The Honeymoon Express is a lost 1926 silent film drama based on Ethel Clifton and Brenda Fowler's play The Doormat. It was directed by James Flood, starring Willard Louis and Irene Rich. It was never originally meant to be released. Two runtimes were reported at two separate showings.

==Plot==
The members of the Lambert household do not get along with each other, so Margaret and her youngest daughter Mary leave their home. Margaret becomes an interior director, resulting in her regaining her happiness. Margaret's son Lance becomes angry at his father John due to the people who are invited over to their home, and Lance starts a career with the help of his mother. John wants Margaret to return, but she refuses to do so. Margaret and her employer Jim become a couple, and so do Mary and Jim's brother Dick. The family becomes reunited, but with Jim as the head of the household.

==Cast==
- Willard Louis as John Lambert
- Irene Rich as Mary Lambert
- Holmes Herbert as Jim Donaldson
- Helene Costello as Margaret Lambert
- John Patrick as Nathan Peck
- Jane Winton as Estelle
- Virginia Lee Corbin as Becky
- Harold Goodwin as Lance
- Robert Brower as Dick Donaldson

==Production==
The film is based on a play titled The Doormat. It was directed by James Flood and the screenwriter was Mary O'Hara. The film was released by Warner Bros. Pictures. It was reported by The Film Daily on July 16, 1926, that Jack L. Warner of Warner Bros. Pictures was withdrawing the film from the releasing schedule, but it was later screened in September 1926 in New York City. The September 8, 1926, showing of the film in New York City was stated by Variety to be 64 minutes long, but it was reported by the magazine that an October 6, 1926, showing was 78 minutes long. The second reported length is more likely to be correct, considering its film reel length of 6,768 feet.

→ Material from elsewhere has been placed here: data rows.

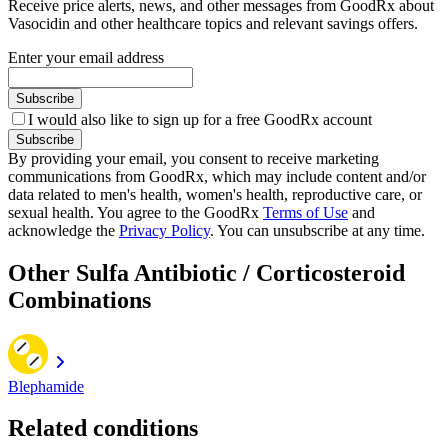
Receive price alerts, news, and other messages from GoodRx about
Vasocidin and other healthcare topics and relevant savings offers.
Enter your email address
Subscribe
I would also like to sign up for a free GoodRx account
Subscribe
By providing your email, you consent to receive marketing
communications from GoodRx, which may include content and/or
data related to men's health, women's health, reproductive care, or
sexual health. You agree to the GoodRx
Terms of Use
and
acknowledge the
Privacy Policy
. You can unsubscribe at any time.
Other Sulfa Antibiotic / Corticosteroid
Combinations
Blephamide
Related conditions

The book American Film Cycles: The Silent Era states that The Honeymoon Express is one of a few silent films that "reflected the decade's extended social tolerance of premarital and extramarital sex, and emphasized that these new freedoms brought additional responsibilities."

==Reception==
The Palladium-Item said, "Your critic is willing to stake his reputation on the opinion that The Honeymoon Express is the sort of picture to be loved at sight and remembered gratefully long afterward". A review from The Tuscaloosa News praised the cast and stated, "All members of the family should see The Honeymoon Express".